Cultured meat has been approved for consumers for the first time
The first lab-grown, or cultured, meat product has been given the green light to be sold for human consumption. In the landmark approval, regulators in Singapore granted Just, a San Francisco-based startup, the right to sell cultured chicken—in the form of chicken nuggets—to the public.
Just had been working with the regulators for the past two years and was formally granted approval on November 26. Singapore’s regulatory body assembled a panel of seven experts in food toxicology, bioinformatics, nutrition, epidemiology, public health policy, food science, and food technology to evaluate each stage of Just’s manufacturing process and make sure the chicken is safe to eat. “They didn’t just look at the final product, they looked at all the steps that led to that product,“ says Josh Tetrick, Just’s co-founder and CEO. “We were impressed with how thoughtful and rigorous they were.”

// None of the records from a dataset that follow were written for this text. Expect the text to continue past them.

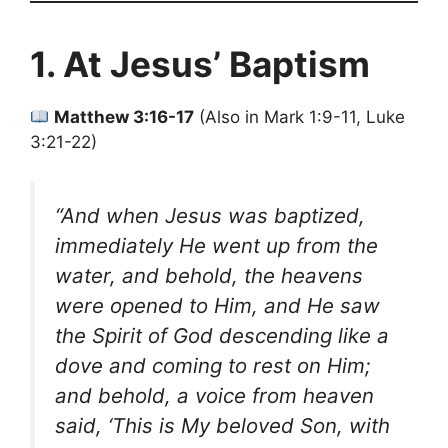
1. At Jesus’ Baptism
Matthew 3:16-17
(Also in Mark 1:9-11, Luke
3:21-22)
“And when Jesus was baptized,
immediately He went up from the
water, and behold, the heavens
were opened to Him, and He saw
the Spirit of God descending like a
dove and coming to rest on Him;
and behold, a voice from heaven
said, ‘This is My beloved Son, with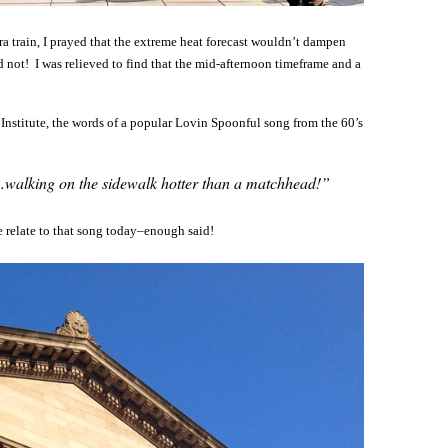
ra train, I prayed that the extreme heat forecast wouldn’t dampen
d not! I was relieved to find that the mid-afternoon timeframe and a
t Institute, the words of a popular Lovin Spoonful song from the 60’s
…walking on the sidewalk hotter than a matchhead!”
 relate to that song today–enough said!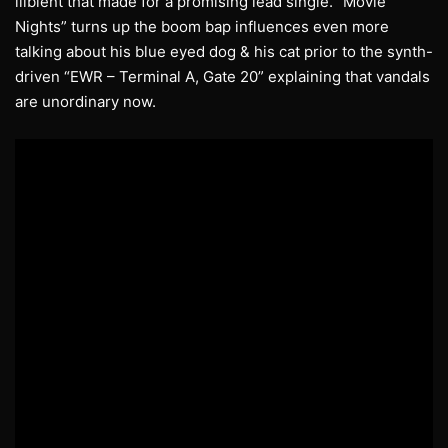
illbient that made for a promising lead single. “Movie
Nights” turns up the boom bap influences even more
talking about his blue eyed dog & his cat prior to the synth-
driven “EWR – Terminal A, Gate 20” explaining that vandals
are unordinary now.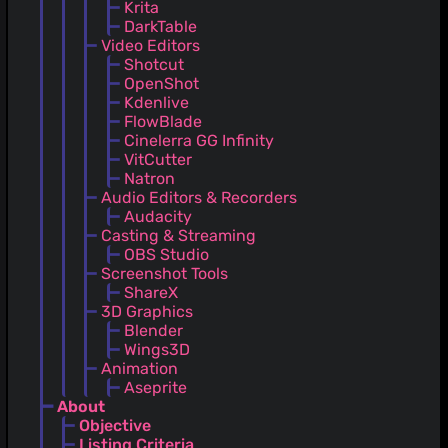
Krita
DarkTable
Video Editors
Shotcut
OpenShot
Kdenlive
FlowBlade
Cinelerra GG Infinity
VitCutter
Natron
Audio Editors & Recorders
Audacity
Casting & Streaming
OBS Studio
Screenshot Tools
ShareX
3D Graphics
Blender
Wings3D
Animation
Aseprite
About
Objective
Listing Criteria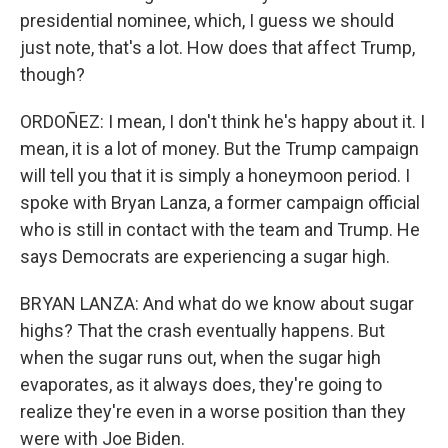
presidential nominee, which, I guess we should
just note, that's a lot. How does that affect Trump,
though?
ORDOÑEZ: I mean, I don't think he's happy about it. I
mean, it is a lot of money. But the Trump campaign
will tell you that it is simply a honeymoon period. I
spoke with Bryan Lanza, a former campaign official
who is still in contact with the team and Trump. He
says Democrats are experiencing a sugar high.
BRYAN LANZA: And what do we know about sugar
highs? That the crash eventually happens. But
when the sugar runs out, when the sugar high
evaporates, as it always does, they're going to
realize they're even in a worse position than they
were with Joe Biden.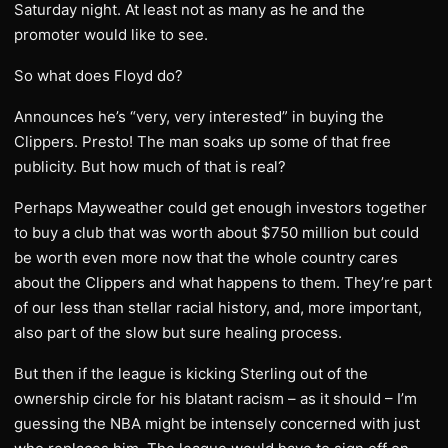
Saturday night. At least not as many as he and the
promoter would like to see.
So what does Floyd do?
Announces he’s “very, very interested” in buying the
Clippers. Presto! The man soaks up some of that free
publicity. But how much of that is real?
Perhaps Mayweather could get enough investors together
to buy a club that was worth about $750 million but could
be worth even more now that the whole country cares
about the Clippers and what happens to them. They’re part
of our less than stellar racial history, and, more important,
also part of the slow but sure healing process.
But then if the league is kicking Sterling out of the
ownership circle for his blatant racism – as it should – I’m
guessing the NBA might be intensely concerned with just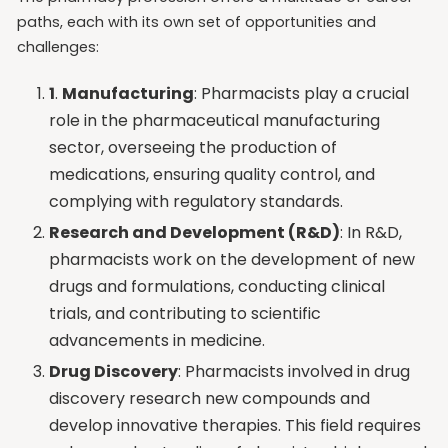
paths, each with its own set of opportunities and
challenges:
1
.
Manufacturing
: Pharmacists play a crucial
role in the pharmaceutical manufacturing
sector, overseeing the production of
medications, ensuring quality control, and
complying with regulatory standards.
Research and Development (R&D)
: In R&D,
pharmacists work on the development of new
drugs and formulations, conducting clinical
trials, and contributing to scientific
advancements in medicine.
Drug Discovery
: Pharmacists involved in drug
discovery research new compounds and
develop innovative therapies. This field requires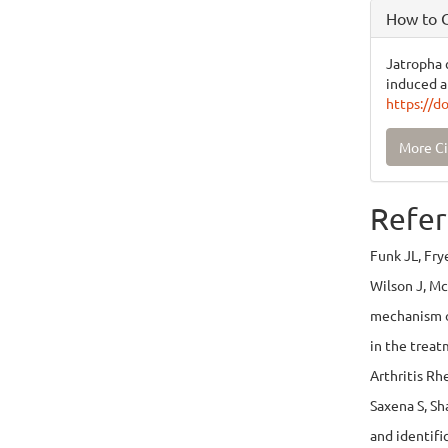
How to C
Jatropha c
induced ar
https://d
More Ci
Refer
Funk JL, Fry
Wilson J, Mc 
mechanism o
in the treat
Arthritis R
Saxena S, Sh
and identifi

An as-yet-unnamed restaurant in Singapore will soon be the first to have Just’s cultured chicken on the menu, but Tetrick says he plans to expand after that. “We’ll go from a single restaurant, to five, to 10 and then eventually into retail and then after that, outside Singapore,” he says.
Most cultured meat is made in a similar way. Cells are taken from an animal, often via a biopsy or from an established animal cell line. These cells are then fed a nutrient broth and placed in a bioreactor, where they multiply until there are enough to harvest for use in making meatballs or nuggets. A slew of startups have been founded using variations on this approach, in the belief that cultured meat will appeal to flexitarians—people who want to reduce the amount of meat they eat for ethical or environmental reasons, but don’t want to give it up entirely.

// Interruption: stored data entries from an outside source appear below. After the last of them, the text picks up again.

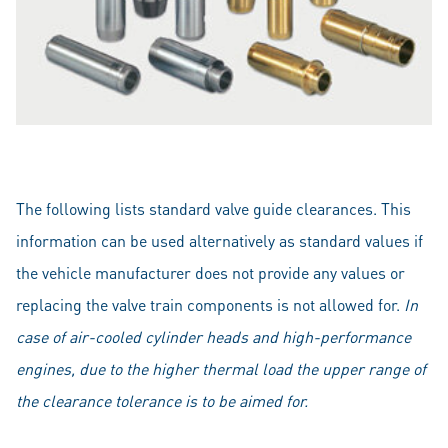
The following lists standard valve guide clearances. This
information can be used alternatively as standard values if
the vehicle manufacturer does not provide any values or
replacing the valve train components is not allowed for.
In
case of air-cooled cylinder heads and high-performance
engines, due to the higher thermal load the upper range of
the clearance tolerance is to be aimed for.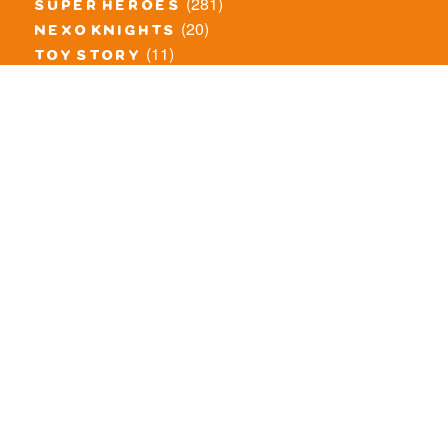
(281)
super heroes
(20)
nexo knights
(11)
toy story
(5)
overwatch
(53)
legends of chima
(83)
disney
(259)
harry potter
(7)
stranger things
(3)
monster fighters
(12)
prince of persia
(18)
hidden side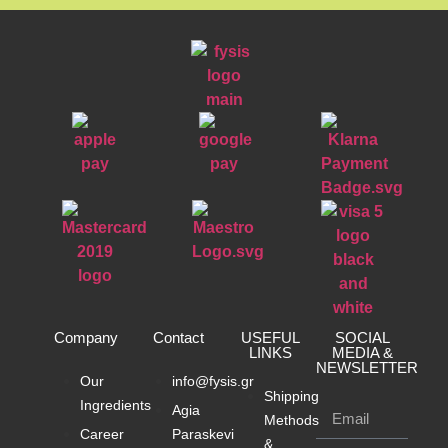
Company
Contact
USEFUL
SOCIAL
LINKS
MEDIA &
NEWSLETTER
Our
info@fysis.gr
Shipping
Ingredients
Agia
Methods
Career
Paraskevi
&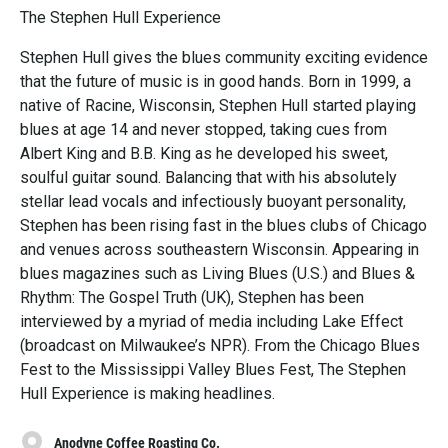
The Stephen Hull Experience
Stephen Hull gives the blues community exciting evidence
that the future of music is in good hands. Born in 1999, a
native of Racine, Wisconsin, Stephen Hull started playing
blues at age 14 and never stopped, taking cues from
Albert King and B.B. King as he developed his sweet,
soulful guitar sound. Balancing that with his absolutely
stellar lead vocals and infectiously buoyant personality,
Stephen has been rising fast in the blues clubs of Chicago
and venues across southeastern Wisconsin. Appearing in
blues magazines such as Living Blues (U.S.) and Blues &
Rhythm: The Gospel Truth (UK), Stephen has been
interviewed by a myriad of media including Lake Effect
(broadcast on Milwaukee’s NPR). From the Chicago Blues
Fest to the Mississippi Valley Blues Fest, The Stephen
Hull Experience is making headlines.
Anodyne Coffee Roasting Co.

The budding industry has progressed a long way from when a $330,000 burger was famously cooked on TV in 2013, driven by the idea that if it’s done right, meat could be produced with far lower greenhouse gas emissions and zero animal suffering. But cost is still a hurdle: the high price of the growth factors required to develop the cells mean the price tags for pure cultured meat products are still measured in hundreds of dollars per pound, far too expensive to compete with regular meat. So Just’s first chicken products will be chicken “bites” that use cultured chicken cells mixed with plant protein—although Tetrick wouldn’t say in what proportion. “Chicken nuggets are already blended—this one wont be any different,” Tetrick says. The bites will be labeled as “cultured chicken” on the restaurant’s menu.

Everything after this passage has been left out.